My heart softened. I was reminded of my best friend back home, he was a doctor and we had been inseparable since we were kids. He was the best man in my wedding and now he was the one who was taking care of my family in my absence.

‘He is a filthy Jew, kid,’ One of my comrades, Lucas spat. ‘If you know what’s good for you, forget him and get out of our way,’

‘I won’t!’ the kid said adamantly. ‘I beg you, please let him go.’

‘Take them both out, Maximillan. They can have their reunion in hell,’ Our platoon leader said laughingly to me.

I was torn. I had never disobeyed a command before. But there was no way I could do this. ‘They’d learn their places, won’t you?’ I said harshly trying to separate them, trying to find a way around my leader’s intense command.

My comrade Lucas who had spoken earlier moved to stand next to me and pointing his gun at the two kids, he emptied his entire cartridge onto them. ‘That’s how it’s done,’ He said grinning at me, showing large gaps where teeth used to be.

I smiled back to him, under the scrutiny of my leader who did not look happy with my inability to obey but till today, I have not been able to get the picture of the bloody mess that was those two best friends out of my head.

It has been seven months since I’ve been in Warsaw. Things just keep going from bad to worse. Last night I watched a brother slit his brother’s throat for a handful of rice grains. It was supposed to be a show, entertainment for us, a reward for our undying loyalty to Germany and more importantly, the Fuhrer. It just sickened me; it made me question the morals and the things for which I was fighting. It made me question everything I am. Tonight, I just came back from the Ghetto. My hands are still bloody, the blood of a mother who had no fault but stealing a pail of water from our camp to stop her three month old baby from dying of thirst. I was ordered to throttle her to death, a punishment befitting of her crime and I did that and I watched as she choked blood from her mouth, I listened to her infant cry as it watched the last traces of life desert it’s mother’s limp, skeleton like body.

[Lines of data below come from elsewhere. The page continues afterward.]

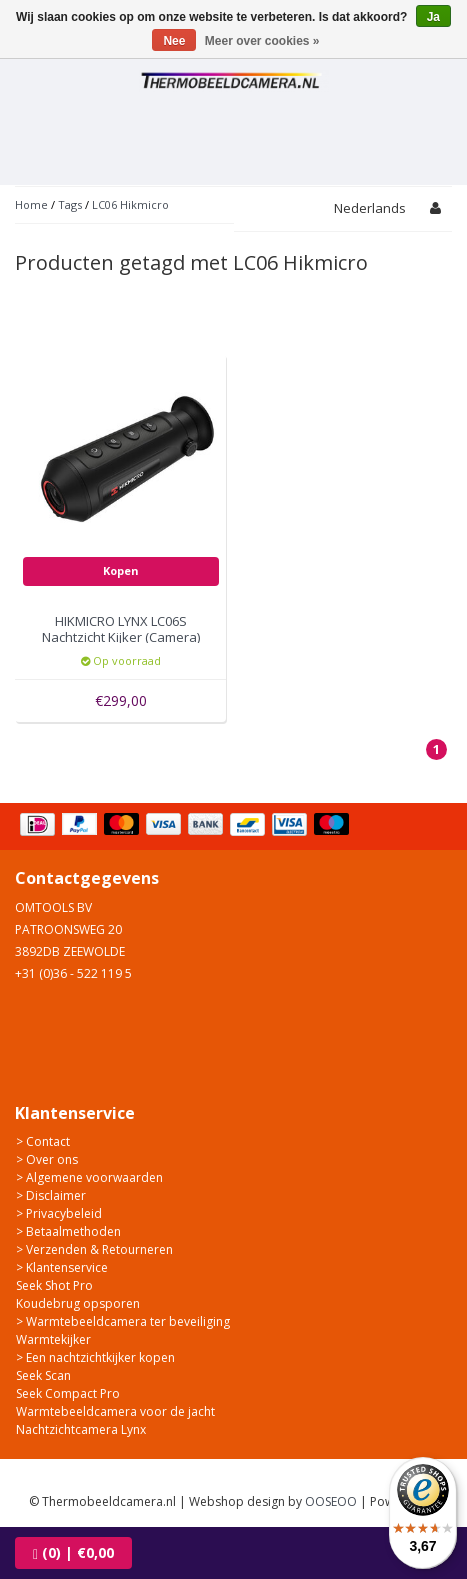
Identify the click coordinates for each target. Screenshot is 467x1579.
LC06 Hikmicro (130, 204)
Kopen (121, 570)
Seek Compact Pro (68, 1393)
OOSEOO (331, 1501)
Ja (433, 17)
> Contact (43, 1141)
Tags (70, 204)
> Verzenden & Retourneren (94, 1249)
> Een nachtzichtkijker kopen (95, 1357)
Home (31, 204)
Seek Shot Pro (54, 1285)
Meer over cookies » (262, 41)
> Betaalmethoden (68, 1231)
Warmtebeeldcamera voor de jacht (115, 1411)
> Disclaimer (51, 1195)
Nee (174, 41)
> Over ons (47, 1159)
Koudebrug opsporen (78, 1303)
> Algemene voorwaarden (89, 1177)
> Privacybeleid (59, 1213)
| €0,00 (73, 1552)
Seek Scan (43, 1375)
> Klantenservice (62, 1267)
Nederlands (370, 208)
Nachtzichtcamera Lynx (81, 1429)
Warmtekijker (53, 1339)
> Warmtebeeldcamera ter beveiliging (123, 1321)
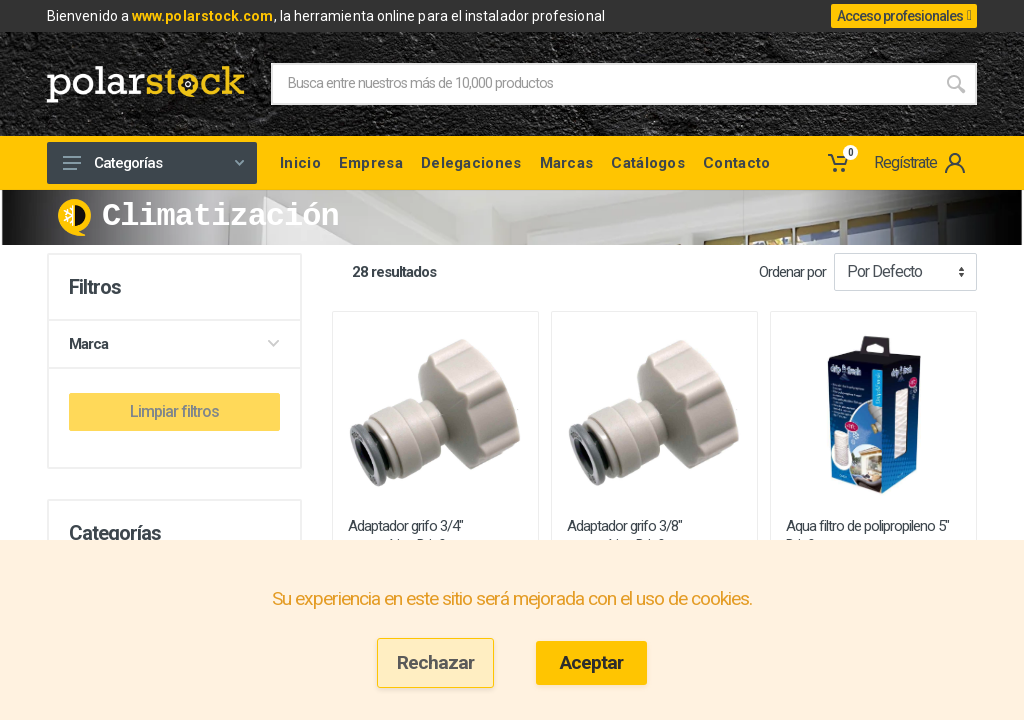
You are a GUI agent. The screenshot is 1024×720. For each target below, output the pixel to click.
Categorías (153, 163)
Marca (174, 344)
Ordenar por (792, 272)
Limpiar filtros (174, 411)
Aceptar (591, 662)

What was I doing? Was I fighting for my country at this point? Is this truly what my call of duty for Germany is? Can I still feel honorable when I return home after all I have done? Would I be able to hug my children and kiss my wife when I know I have deprived so many of the same blessing; and the people that I’ve done that to were not soldiers like me, when I know that they were helpless and we were strong? Does that make us honorable? I did not know how much longer I can go on with my morality. Then why did I go on? Why did I continue to obey?

‘I was doing this for my country, for Germany. It has to be done. This is for the greater good,’ Or that’s what I told myself anyway in order to be able to sleep at night.

Author's note/Tribute: The holocaust was one of the, if not the most terrible atrocity to occur in the history of our planet. We must remember it, every day and let it never be forgotten, not to hate or be vengeful against the Germans who were more or less victims as well.. It is not even to be spiteful about the memory of one, Adolf Hitler. It is to remind ourselves about the peril of hating. If you have that much hate in your heart, towards any race, any people, any religion you will find yourself committing unbelievable acts of violence, which even you never thought you were capable of. It's time for us to collectively say no to hate, irrespective of religion, irrespective of race. Faith, nationalism, patriotism are good songs to sing, good beliefs to hold in heart, but that's just it.. The moment it hurts someone else, the moment it becomes a dogma, it becomes a fire that would consume you and them.. for there is no you and them.. there is only us.. one people, one earth.